Compute the data coefficient \(\alpha(t)\) and its time derivative.

Parameters:

Name	Type	Description	Default
`t`	`Tensor`	Time tensor of shape (batch_size, ...).	required

Returns:

Type	Description
`Tuple[Tensor, Tensor]`	Tuple of (\(\alpha(t)\), \(\dot{\alpha}(t)\)).

Source code in torchebm/core/base_interpolant.py

@abstractmethod
def compute_alpha_t(self, t: torch.Tensor) -> Tuple[torch.Tensor, torch.Tensor]:
    r"""
    Compute the data coefficient \(\alpha(t)\) and its time derivative.

    Args:
        t: Time tensor of shape (batch_size, ...).

    Returns:
        Tuple of (\(\alpha(t)\), \(\dot{\alpha}(t)\)).
    """
    raise NotImplementedError

`compute_d_alpha_alpha_ratio_t(t)` ¶

Compute the ratio \(\dot{\alpha}(t) / \alpha(t)\) for numerical stability.

This method can be overridden for better numerical precision.

Parameters:

Name	Type	Description	Default
`t`	`Tensor`	Time tensor.	required

Returns:

Type	Description
`Tensor`	The ratio tensor.

Source code in torchebm/core/base_interpolant.py

def compute_d_alpha_alpha_ratio_t(self, t: torch.Tensor) -> torch.Tensor:
    r"""
    Compute the ratio \(\dot{\alpha}(t) / \alpha(t)\) for numerical stability.

    This method can be overridden for better numerical precision.

    Args:
        t: Time tensor.

    Returns:
        The ratio tensor.
    """
    alpha, d_alpha = self.compute_alpha_t(t)
    return d_alpha / torch.clamp(alpha, min=1e-8)
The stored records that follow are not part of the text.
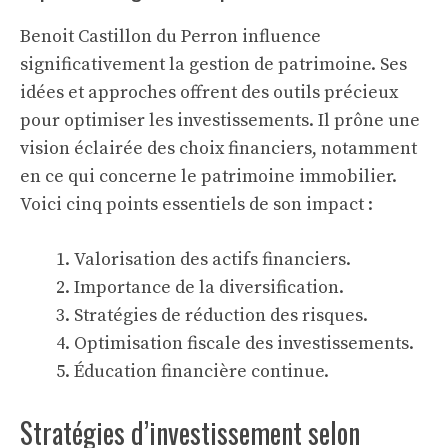
Benoit Castillon du Perron influence
significativement la gestion de patrimoine. Ses
idées et approches offrent des outils précieux
pour optimiser les investissements. Il prône une
vision éclairée des choix financiers, notamment
en ce qui concerne le
patrimoine immobilier
.
Voici cinq points essentiels de son impact :
Valorisation des actifs financiers.
Importance de la diversification.
Stratégies de réduction des risques.
Optimisation fiscale des investissements.
Éducation financière continue.
Stratégies d’investissement selon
`compute_diffusion(x, t, form='SBDM', norm=1.0)` ¶

Compute diffusion coefficient for SDE sampling.

Parameters:

Name	Type	Description	Default
`x`	`Tensor`	Current state of shape (batch_size, ...).	required
`t`	`Tensor`	Time values of shape (batch_size,).	required
`form`	`str`	Diffusion form. Choices: - 'constant': Constant diffusion - 'SBDM': Score-based diffusion matching - 'sigma': Proportional to noise schedule - 'linear': Linear decay - 'decreasing': Faster decay towards t=1 - 'increasing-decreasing': Peak at midpoint	`'SBDM'`
`norm`	`float`	Scaling factor for diffusion.	`1.0`

Returns:

Type	Description
`Tensor`	Diffusion coefficient tensor.

Source code in torchebm/core/base_interpolant.py

def compute_diffusion(
    self, x: torch.Tensor, t: torch.Tensor, form: str = "SBDM", norm: float = 1.0
) -> torch.Tensor:
    r"""
    Compute diffusion coefficient for SDE sampling.

    Args:
        x: Current state of shape (batch_size, ...).
        t: Time values of shape (batch_size,).
        form: Diffusion form. Choices:
            - 'constant': Constant diffusion
            - 'SBDM': Score-based diffusion matching
            - 'sigma': Proportional to noise schedule
            - 'linear': Linear decay
            - 'decreasing': Faster decay towards t=1
            - 'increasing-decreasing': Peak at midpoint
        norm: Scaling factor for diffusion.

    Returns:
        Diffusion coefficient tensor.
    """
    t_expanded = expand_t_like_x(t, x)
    sigma, _ = self.compute_sigma_t(t_expanded)
    _, drift_var = self.compute_drift(x, t)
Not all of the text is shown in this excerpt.